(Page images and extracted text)
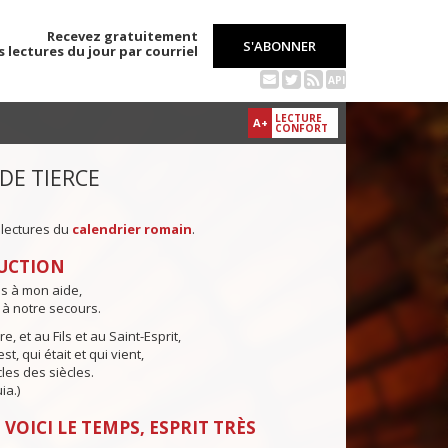
Recevez gratuitement
S'ABONNER
s lectures du jour par courriel
API
LECTURE
A+
CONFORT
 DE TIERCE
 lectures du
calendrier romain
.
UCTION
ns à mon aide,
 à notre secours.
e, et au Fils et au Saint-Esprit,
st, qui était et qui vient,
cles des siècles.
ia.)
 VOICI LE TEMPS, ESPRIT TRÈS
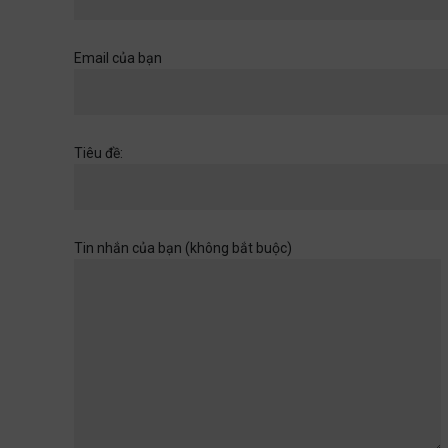
Khi một cánh cửa đã mở ra,
hãy chuẩn bị cho những
chân trời rộng hơn
Email của bạn
Học đường
,
Quan điểm
28/06/2026
Muốn con có đức thì cha mẹ
Tiêu đề:
đừng làm điều thất đức
Quan điểm
28/06/2026
Tin nhắn của bạn (không bắt buộc)
Khi sự dối trá trở nên bình
thường
Quan điểm
28/06/2026
Tuổi thơ của con không chờ
đợi ta rảnh rỗi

> _Task statement_: Give back exactly the lines above from the one with "à notre secours." through the one with "Muốn con có đức thì cha mẹ", both included. Pictures don't belong in the copy.

> _Exercise response_:
 à notre secours.
e, et au Fils et au Saint-Esprit,
st, qui était et qui vient,
cles des siècles.
ia.)
 VOICI LE TEMPS, ESPRIT TRÈS
Khi một cánh cửa đã mở ra,
hãy chuẩn bị cho những
chân trời rộng hơn
Email của bạn
Học đường
,
Quan điểm
28/06/2026
Muốn con có đức thì cha mẹ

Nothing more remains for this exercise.